On Wed, Jun 17, 2015 at 5:31 AM, Brendan Jurd <direvus@gmail.com> wrote:
> Hello hackers,
>
> I present a patch to add a new built-in function
> pg_notify_queue_saturation().
>
> The purpose of the function is to allow users to monitor the health of their
> notification queue. In certain cases, a client connection listening for
> notifications might get stuck inside a transaction, and this would cause the
> queue to keep filling up, until finally it reaches capacity and further
> attempts to NOTIFY error out.
>
> The current documentation under LISTEN explains this possible gotcha, but
> doesn't really suggest a useful way to address it, except to mention that
> warnings will show up in the log once you get to 50% saturation of the
> queue. Unless you happen to be eyeballing the logs when it happens, that's
> not a huge help. The choice of 50% as a threshold is also very much
> arbitrary, and by the time you hit 50% the problem has likely been going on
> for quite a while.
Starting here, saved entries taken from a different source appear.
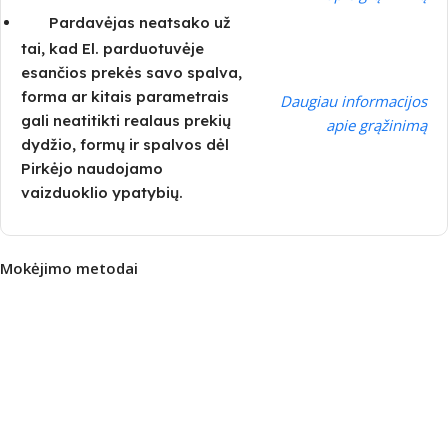
Pardavėjas neatsako už
tai, kad El. parduotuvėje
esančios prekės savo spalva,
forma ar kitais parametrais
Daugiau informacijos
gali neatitikti realaus prekių
apie grąžinimą
dydžio, formų ir spalvos dėl
Pirkėjo naudojamo
vaizduoklio ypatybių.
Mokėjimo metodai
If you want your nagios (or whatever) to say, alert you
> when the queue goes over 5% or 1%, your options are limited and awkward.
>
> The patch has almost no new code. It makes use of the existing logic for
> the 50% warning. I simply refactored that logic into a separate function
> asyncQueueSaturation, and then added pg_notify_queue_saturation to make that
> available in SQL.
>
> I am not convinced that pg_notify_queue_saturation is the best possible name
> for this function, and am very much open to other suggestions.
>
> The patch includes documentation, a regression test and an isolation test.
*) The documentation should indicate what the range of values mean --
looks like value is returned on 0-1 scale.
*) A note regarding the 50% (0.5) threshold raising warnings in the
log might be appropriate here
*) As you suspect, the name seems a little off to me. 'usage' seems
preferable to 'saturation', I think. Perhaps,
pg_notification_queue_usage()?
merlin